Ce travail orienta Jérôme dans sa carrière d'exégète et de traducteur. C'est à ce moment-là qu'il prit conscience du besoin immédiat d'une traduction latine exacte de la Bible afin de remplacer toutes les versions douteuses qui étaient alors en circulation. Celles-ci, rédigées en latin vulgaire, manquaient de dignité et parfois même d'exactitude. En outre, elles s'appuyaient sur la Septante et d'autres textes que Jérôme considérait comme médiocres. Il était convaincu que seul un retour aux anciens manuscrits grecs et hébreux permettrait au nouveau texte latin de refléter la véritable parole de Dieu.
En plus de son travail de traducteur, Jérôme prêchait l'ascétisme à un groupe fidèle de veuves et de vierges aristocrates romaines.
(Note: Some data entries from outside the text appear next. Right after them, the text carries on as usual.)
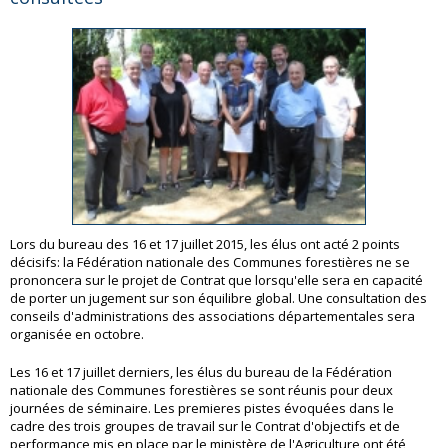
Lors du bureau des 16 et 17 juillet 2015, les élus ont acté 2 points
décisifs: la Fédération nationale des Communes forestières ne se
prononcera sur le projet de Contrat que lorsqu'elle sera en capacité
de porter un jugement sur son équilibre global. Une consultation des
conseils d'administrations des associations départementales sera
organisée en octobre.
Les 16 et 17 juillet derniers, les élus du bureau de la Fédération
nationale des Communes forestières se sont réunis pour deux
journées de séminaire. Les premieres pistes évoquées dans le
cadre des trois groupes de travail sur le Contrat d'objectifs et de
performance mis en place par le ministère de l'Agriculture ont été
Ce cercle de pieuses ascètes, choqué de voir les excès auxquels se livraient certains moines et ecclésiastiques romains, dénonçait publiquement le relâchement de leurs mœurs.
Il n'était donc pas surprenant que Jérôme se fît un certain nombre d'ennemis parmi les chrétiens de Rome, qui n'appréciaient pas ses accusations et lui reprochaient de rejeter la Bible des Septante ainsi que l'ancienne Bible latine. Après la mort de son protecteur, Damase Ier en 384, il ne restait plus personne pour protéger Jérôme et ses disciples de la fureur publique. Aussi, en 385, entreprit-il un pèlerinage en Terre sainte, accompagné de sa disciple la plus proche, Paule, et d'un groupe de chrétiens dont plusieurs autres femmes.